There is no doubt that the practice of net metering for residential solar photovoltaic systems has been a key enabler of the rapid growth of rooftop solar generation in the United States (see OWOE: How does net metering encourage private investment in home solar systems?). But has it outlived it usefulness? Or, has it even become a barrier to greater renewable penetration into the marketplace?
Net metering is the practice of allowing rooftop solar system owners to “sell” the excess electricity they’ve generated back to the utility at the same cost per kilowatt-hour as the electricity they purchase. The mechanics of the process are simple – the meter runs forward when the homeowner takes electricity from the grid, and the meter runs backward when the excess generation is pushed back to the grid. And, at the end of a fixed time period, typically a year, there is a reconciliation effort to make sure the total in vs. out matched, with any excess generation paid for at a reduced power price. This process was originally viewed as maximizing the value of the owner’s system, if it had been properly sized, and has encouraged many owners to purchase their systems.
However, the utilities have argued that the process undervalues the benefit that the utility and grid are providing to serve essentially as a large battery. Most states that have net metering procedures in place have a limit on how much ‘behind-the-meter” capacity can be added to the gird. California, for example, initially had a maximum of 5% of total electricity demand from the three investor-owned utilities in the state: Pacific Gas & Electric (PG&E), San Diego Gas & Electric (SDG&E), and Southern California Edison (SCE). Toward the end of 2015, all three utilities were approaching that cap.
To ensure that solar would continue to succeed, the California Public Utilities Commission (CPUC) created a next-generation program known as “Net Metering 2.0″. The revised rules required new customers to be enrolled in time-of-use (TOU) rates, which means that their electricity could be priced differently depending upon when it was used or returned to the grid, e.g., higher price during peak periods of demand. The new rules also included a one-time connection fee to the grid and a small monthly cost. Although neither party got exactly what it wanted under the new rules, it was an acceptable compromise that ensured that rooftop solar generation would continue to grow in California. Net Metering 2.0 will run through 2019, at which time the CPUC will revisit the program. Customers set up under the original net metering rules were grandfathered for 20 years.

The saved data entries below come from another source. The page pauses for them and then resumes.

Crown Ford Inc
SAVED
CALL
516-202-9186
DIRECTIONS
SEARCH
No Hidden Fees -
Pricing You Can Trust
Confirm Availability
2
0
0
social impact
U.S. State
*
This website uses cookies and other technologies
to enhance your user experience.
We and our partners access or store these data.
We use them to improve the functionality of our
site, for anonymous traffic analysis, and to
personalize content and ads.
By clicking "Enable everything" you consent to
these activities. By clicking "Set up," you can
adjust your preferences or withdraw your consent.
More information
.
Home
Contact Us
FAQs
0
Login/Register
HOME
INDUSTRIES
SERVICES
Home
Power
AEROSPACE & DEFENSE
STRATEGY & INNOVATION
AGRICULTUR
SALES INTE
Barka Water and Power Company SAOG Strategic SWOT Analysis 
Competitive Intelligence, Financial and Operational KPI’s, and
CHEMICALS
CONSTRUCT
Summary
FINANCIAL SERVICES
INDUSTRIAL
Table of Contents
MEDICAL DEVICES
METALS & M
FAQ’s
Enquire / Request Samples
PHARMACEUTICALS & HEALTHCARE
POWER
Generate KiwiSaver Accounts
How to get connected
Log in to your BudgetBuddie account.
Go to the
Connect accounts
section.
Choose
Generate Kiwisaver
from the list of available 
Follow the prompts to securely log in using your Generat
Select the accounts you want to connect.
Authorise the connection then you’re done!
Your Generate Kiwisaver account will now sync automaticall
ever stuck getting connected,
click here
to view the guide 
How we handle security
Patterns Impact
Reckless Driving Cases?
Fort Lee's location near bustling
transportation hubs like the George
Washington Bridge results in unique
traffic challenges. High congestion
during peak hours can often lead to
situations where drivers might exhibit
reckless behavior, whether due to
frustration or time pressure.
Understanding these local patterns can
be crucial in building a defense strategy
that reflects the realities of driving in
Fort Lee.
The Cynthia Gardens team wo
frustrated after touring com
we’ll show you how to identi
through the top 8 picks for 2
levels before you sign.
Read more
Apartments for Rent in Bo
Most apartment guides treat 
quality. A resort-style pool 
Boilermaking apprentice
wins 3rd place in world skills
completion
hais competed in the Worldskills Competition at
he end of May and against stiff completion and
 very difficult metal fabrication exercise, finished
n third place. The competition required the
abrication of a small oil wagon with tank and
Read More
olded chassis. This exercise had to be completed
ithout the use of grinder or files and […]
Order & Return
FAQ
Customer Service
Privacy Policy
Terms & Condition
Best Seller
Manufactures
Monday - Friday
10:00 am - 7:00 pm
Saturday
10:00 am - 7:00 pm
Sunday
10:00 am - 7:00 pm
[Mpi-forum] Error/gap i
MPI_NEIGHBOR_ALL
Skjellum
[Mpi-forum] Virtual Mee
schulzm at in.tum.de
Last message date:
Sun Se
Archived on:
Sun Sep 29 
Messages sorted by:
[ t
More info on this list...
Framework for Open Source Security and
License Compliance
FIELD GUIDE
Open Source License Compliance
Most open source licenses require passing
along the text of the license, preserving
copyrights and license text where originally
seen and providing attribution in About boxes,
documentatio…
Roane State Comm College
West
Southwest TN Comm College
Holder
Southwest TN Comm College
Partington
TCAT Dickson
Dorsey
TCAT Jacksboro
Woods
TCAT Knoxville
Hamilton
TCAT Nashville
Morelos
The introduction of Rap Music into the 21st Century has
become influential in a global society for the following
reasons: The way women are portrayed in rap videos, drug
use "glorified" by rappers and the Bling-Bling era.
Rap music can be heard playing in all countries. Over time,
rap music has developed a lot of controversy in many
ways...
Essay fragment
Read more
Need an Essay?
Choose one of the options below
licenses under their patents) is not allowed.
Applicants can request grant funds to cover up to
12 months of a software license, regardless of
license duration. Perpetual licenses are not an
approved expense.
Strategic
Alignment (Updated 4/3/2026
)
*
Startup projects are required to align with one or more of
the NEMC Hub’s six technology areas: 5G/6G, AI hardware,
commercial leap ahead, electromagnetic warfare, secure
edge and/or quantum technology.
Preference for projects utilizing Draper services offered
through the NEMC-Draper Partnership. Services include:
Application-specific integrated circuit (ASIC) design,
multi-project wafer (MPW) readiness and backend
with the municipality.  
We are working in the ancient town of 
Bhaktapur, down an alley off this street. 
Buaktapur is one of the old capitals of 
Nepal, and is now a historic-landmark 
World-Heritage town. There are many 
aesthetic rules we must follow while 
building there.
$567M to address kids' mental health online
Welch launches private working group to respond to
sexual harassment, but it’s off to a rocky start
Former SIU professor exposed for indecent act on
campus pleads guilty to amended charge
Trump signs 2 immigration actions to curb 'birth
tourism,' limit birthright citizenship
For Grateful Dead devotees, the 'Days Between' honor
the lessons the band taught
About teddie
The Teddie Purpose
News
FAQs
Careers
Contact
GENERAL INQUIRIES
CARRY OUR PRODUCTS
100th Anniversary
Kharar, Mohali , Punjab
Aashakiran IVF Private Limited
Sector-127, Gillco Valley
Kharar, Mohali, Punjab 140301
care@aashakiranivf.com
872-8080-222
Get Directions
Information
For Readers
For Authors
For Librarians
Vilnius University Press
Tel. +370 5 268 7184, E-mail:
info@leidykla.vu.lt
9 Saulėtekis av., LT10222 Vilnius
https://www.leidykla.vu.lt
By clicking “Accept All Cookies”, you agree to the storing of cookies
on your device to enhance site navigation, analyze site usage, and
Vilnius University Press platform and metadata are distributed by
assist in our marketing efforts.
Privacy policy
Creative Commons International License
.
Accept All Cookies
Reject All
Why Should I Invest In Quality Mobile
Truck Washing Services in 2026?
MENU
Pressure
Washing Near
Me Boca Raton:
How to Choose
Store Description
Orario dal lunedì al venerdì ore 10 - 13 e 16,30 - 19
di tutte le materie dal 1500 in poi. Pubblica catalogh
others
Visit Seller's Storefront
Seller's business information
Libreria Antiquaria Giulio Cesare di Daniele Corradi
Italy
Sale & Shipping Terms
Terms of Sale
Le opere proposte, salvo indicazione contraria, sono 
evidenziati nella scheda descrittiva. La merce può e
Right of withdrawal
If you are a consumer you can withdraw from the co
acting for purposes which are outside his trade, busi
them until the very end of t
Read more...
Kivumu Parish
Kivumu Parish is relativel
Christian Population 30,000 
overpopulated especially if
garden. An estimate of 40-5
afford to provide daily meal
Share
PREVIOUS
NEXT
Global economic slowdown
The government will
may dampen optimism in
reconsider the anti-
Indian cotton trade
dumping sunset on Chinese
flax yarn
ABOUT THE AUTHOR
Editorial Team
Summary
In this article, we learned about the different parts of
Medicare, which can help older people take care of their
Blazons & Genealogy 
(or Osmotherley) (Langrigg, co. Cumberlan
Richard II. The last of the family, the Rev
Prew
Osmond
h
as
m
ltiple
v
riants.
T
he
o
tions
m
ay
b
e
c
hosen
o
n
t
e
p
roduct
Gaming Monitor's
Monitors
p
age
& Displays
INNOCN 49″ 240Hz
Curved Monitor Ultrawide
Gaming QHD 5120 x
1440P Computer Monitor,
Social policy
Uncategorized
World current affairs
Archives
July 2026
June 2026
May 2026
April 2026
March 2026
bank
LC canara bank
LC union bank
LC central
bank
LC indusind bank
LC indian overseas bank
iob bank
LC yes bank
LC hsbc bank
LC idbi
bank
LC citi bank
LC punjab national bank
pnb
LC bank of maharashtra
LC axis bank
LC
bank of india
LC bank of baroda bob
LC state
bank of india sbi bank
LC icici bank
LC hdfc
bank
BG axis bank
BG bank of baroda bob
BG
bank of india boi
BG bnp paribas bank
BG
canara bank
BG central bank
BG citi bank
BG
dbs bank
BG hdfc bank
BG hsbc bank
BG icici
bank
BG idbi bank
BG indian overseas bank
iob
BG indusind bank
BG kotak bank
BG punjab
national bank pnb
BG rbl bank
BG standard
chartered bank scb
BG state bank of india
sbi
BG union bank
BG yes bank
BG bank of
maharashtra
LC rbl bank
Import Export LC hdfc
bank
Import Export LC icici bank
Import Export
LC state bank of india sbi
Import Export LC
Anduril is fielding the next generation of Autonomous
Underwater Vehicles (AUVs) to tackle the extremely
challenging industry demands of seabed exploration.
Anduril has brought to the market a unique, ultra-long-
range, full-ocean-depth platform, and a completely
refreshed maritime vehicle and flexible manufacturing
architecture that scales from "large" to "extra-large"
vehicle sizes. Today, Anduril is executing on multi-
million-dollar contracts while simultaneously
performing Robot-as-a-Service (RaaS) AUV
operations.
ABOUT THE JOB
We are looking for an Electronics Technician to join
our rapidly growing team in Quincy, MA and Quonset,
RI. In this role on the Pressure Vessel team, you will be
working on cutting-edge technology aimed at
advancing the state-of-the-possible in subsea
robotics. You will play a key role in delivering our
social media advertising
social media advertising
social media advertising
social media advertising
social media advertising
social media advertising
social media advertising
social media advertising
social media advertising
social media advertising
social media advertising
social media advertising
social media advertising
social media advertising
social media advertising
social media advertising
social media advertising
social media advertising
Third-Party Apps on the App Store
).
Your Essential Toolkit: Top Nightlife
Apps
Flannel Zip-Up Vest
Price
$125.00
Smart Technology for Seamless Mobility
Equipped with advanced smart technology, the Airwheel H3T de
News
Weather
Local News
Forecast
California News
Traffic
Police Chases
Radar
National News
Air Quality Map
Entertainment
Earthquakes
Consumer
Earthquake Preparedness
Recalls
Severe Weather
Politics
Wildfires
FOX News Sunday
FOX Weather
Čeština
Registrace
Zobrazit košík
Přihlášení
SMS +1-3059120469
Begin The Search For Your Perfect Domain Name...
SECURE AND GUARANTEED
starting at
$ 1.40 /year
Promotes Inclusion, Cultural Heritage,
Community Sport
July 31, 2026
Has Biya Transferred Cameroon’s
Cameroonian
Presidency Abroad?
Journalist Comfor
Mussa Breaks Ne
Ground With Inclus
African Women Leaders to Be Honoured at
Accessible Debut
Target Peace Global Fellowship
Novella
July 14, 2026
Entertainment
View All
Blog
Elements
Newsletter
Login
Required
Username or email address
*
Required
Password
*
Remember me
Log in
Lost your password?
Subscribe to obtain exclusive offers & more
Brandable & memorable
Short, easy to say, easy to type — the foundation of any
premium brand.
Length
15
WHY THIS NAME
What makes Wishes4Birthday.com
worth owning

But what about the future? If one steps back from the debate over net metering and looks at renewable energy generation in a holistic manner, one can see that in the long-term net metering will hold back penetration of renewable energy into the market. The problems caused by net metering are primarily that the rooftop solar system owner has no incentive to generate more electricity than he uses, and the utility has no incentive to utilize this capacity in its overall power generation and delivery strategy. It is not a benefit to the utility as much as it is a burden. Even California’s Net Metering 2.0 approach only creates partial incentives with its TOU rates since these are still retail rates.
As an alternative to net metering, what if we imagined a system whereby a homeowner could install as large a system as he desired with as much onsite storage as he desired? This owner would now be a mini power plant operator with full control of how much electricity he provided to the gird and when. He could enter into an agreement with the power company to provide power when it was the most needed (and most valuable) and take power when it was the cheapest to use, for example for charging his electric vehicle (EV). His smart inverter would manage the electricity flow to maximize income and thereby maximize the value of his system. Such technology is already becoming available on the market (for example with SunRun’s BrightBox product). With thousands of such customers the utility will have the equivalent of a utility-scale power plant to supplement its more traditional plants. The utility could incorporate this available power source into its short and long-term dispatch planning. This additional and flexible capacity could minimize the need to build new capacity into the system to handle the intermittency of solar and wind generated power. It could also minimize the amount of fossil fuel powered plants needed for standby generation.
So…net metering is good, but more modern approaches that maximize the benefits of latest technology are even better.